Material supplied section start

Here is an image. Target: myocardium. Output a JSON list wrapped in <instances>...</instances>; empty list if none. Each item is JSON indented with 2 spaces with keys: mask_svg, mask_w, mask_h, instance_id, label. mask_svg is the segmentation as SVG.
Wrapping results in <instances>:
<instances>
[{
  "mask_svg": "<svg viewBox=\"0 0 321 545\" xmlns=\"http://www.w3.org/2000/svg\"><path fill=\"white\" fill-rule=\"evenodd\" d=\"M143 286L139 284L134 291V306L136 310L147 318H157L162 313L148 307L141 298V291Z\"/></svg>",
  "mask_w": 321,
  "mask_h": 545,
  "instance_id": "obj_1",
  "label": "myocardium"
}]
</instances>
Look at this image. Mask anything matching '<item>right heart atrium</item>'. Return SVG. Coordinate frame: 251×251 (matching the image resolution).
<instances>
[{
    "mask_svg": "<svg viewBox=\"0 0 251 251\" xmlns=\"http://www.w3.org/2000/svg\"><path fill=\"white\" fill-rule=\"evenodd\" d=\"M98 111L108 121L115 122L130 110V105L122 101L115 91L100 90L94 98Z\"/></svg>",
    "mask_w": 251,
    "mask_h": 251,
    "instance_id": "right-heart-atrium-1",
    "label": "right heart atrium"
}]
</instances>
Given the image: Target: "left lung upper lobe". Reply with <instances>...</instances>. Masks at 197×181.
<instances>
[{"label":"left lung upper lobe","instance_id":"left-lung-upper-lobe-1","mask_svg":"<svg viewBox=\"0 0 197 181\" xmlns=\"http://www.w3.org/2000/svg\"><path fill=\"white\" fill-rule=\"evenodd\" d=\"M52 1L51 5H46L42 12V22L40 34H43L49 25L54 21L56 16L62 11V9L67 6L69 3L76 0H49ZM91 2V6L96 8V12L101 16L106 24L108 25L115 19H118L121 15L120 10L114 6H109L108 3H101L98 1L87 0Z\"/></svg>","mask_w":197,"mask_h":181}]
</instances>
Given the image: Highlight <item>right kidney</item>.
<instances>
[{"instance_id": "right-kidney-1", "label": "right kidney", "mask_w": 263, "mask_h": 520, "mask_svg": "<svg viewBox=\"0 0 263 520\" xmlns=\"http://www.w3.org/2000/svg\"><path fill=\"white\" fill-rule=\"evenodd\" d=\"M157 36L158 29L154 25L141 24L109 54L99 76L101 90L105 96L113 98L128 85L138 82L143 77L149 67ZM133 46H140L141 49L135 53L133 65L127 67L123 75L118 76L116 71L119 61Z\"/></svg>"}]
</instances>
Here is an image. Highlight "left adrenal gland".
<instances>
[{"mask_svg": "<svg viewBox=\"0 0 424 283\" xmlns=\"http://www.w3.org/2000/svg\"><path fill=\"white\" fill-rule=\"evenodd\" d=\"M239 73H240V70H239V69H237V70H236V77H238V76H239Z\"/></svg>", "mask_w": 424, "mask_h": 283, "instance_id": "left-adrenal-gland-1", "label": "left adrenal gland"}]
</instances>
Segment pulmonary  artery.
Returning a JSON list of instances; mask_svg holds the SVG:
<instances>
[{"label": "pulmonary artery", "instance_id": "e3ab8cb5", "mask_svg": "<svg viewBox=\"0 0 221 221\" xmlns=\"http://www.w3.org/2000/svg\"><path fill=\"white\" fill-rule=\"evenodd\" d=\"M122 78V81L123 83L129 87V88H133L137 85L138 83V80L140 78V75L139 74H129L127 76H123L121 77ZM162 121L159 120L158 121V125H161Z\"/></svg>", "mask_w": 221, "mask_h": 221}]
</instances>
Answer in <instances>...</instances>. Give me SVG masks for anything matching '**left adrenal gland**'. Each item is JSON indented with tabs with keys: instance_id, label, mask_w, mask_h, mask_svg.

Material supplied section end

What is expected
Give back the complete material, keeping every word exactly as written.

The completed task
Here is an image. Target: myocardium. Output a JSON list wrapped in <instances>...</instances>; empty list if none. Each item is JSON indented with 2 spaces with keys: mask_svg, mask_w, mask_h, instance_id, label. mask_svg is the segmentation as SVG.
Wrapping results in <instances>:
<instances>
[{
  "mask_svg": "<svg viewBox=\"0 0 321 545\" xmlns=\"http://www.w3.org/2000/svg\"><path fill=\"white\" fill-rule=\"evenodd\" d=\"M143 286L139 284L134 291V306L136 310L147 318H157L162 313L148 307L141 298V291Z\"/></svg>",
  "mask_w": 321,
  "mask_h": 545,
  "instance_id": "obj_1",
  "label": "myocardium"
}]
</instances>
Look at this image. Mask anything matching '<item>right heart atrium</item>'. Return SVG. Coordinate frame: 251×251 (matching the image resolution).
<instances>
[{
    "mask_svg": "<svg viewBox=\"0 0 251 251\" xmlns=\"http://www.w3.org/2000/svg\"><path fill=\"white\" fill-rule=\"evenodd\" d=\"M98 111L108 121L115 122L130 110V105L122 101L115 91L100 90L94 98Z\"/></svg>",
    "mask_w": 251,
    "mask_h": 251,
    "instance_id": "right-heart-atrium-1",
    "label": "right heart atrium"
}]
</instances>
Given the image: Target: "left lung upper lobe". Reply with <instances>...</instances>. Masks at 197×181.
<instances>
[{"label":"left lung upper lobe","instance_id":"left-lung-upper-lobe-1","mask_svg":"<svg viewBox=\"0 0 197 181\" xmlns=\"http://www.w3.org/2000/svg\"><path fill=\"white\" fill-rule=\"evenodd\" d=\"M52 1L51 5H46L42 12V22L40 34H43L49 25L54 21L56 16L62 11V9L67 6L69 3L76 0H49ZM91 2V6L96 8V12L101 16L106 24L108 25L115 19H118L121 15L120 10L114 6H109L108 3H101L98 1L87 0Z\"/></svg>","mask_w":197,"mask_h":181}]
</instances>
Given the image: Highlight <item>right kidney</item>.
<instances>
[{"instance_id": "right-kidney-1", "label": "right kidney", "mask_w": 263, "mask_h": 520, "mask_svg": "<svg viewBox=\"0 0 263 520\" xmlns=\"http://www.w3.org/2000/svg\"><path fill=\"white\" fill-rule=\"evenodd\" d=\"M157 36L158 29L154 25L141 24L109 54L99 76L101 90L105 96L113 98L128 85L138 82L143 77L149 67ZM133 46H140L141 49L135 53L133 65L127 67L123 75L118 76L116 71L119 61Z\"/></svg>"}]
</instances>
Here is an image. Highlight "left adrenal gland".
<instances>
[{"mask_svg": "<svg viewBox=\"0 0 424 283\" xmlns=\"http://www.w3.org/2000/svg\"><path fill=\"white\" fill-rule=\"evenodd\" d=\"M239 73H240V70H239V69H237V70H236V77H238V76H239Z\"/></svg>", "mask_w": 424, "mask_h": 283, "instance_id": "left-adrenal-gland-1", "label": "left adrenal gland"}]
</instances>
Segment pulmonary  artery.
Returning a JSON list of instances; mask_svg holds the SVG:
<instances>
[{"label": "pulmonary artery", "instance_id": "e3ab8cb5", "mask_svg": "<svg viewBox=\"0 0 221 221\" xmlns=\"http://www.w3.org/2000/svg\"><path fill=\"white\" fill-rule=\"evenodd\" d=\"M122 78V81L123 83L129 87V88H133L137 85L138 83V80L140 78V75L139 74H129L127 76H123L121 77ZM162 121L159 120L158 121V125H161Z\"/></svg>", "mask_w": 221, "mask_h": 221}]
</instances>
Answer in <instances>...</instances>. Give me SVG masks for anything matching '**left adrenal gland**'. Each item is JSON indented with tabs with keys: instance_id, label, mask_w, mask_h, mask_svg.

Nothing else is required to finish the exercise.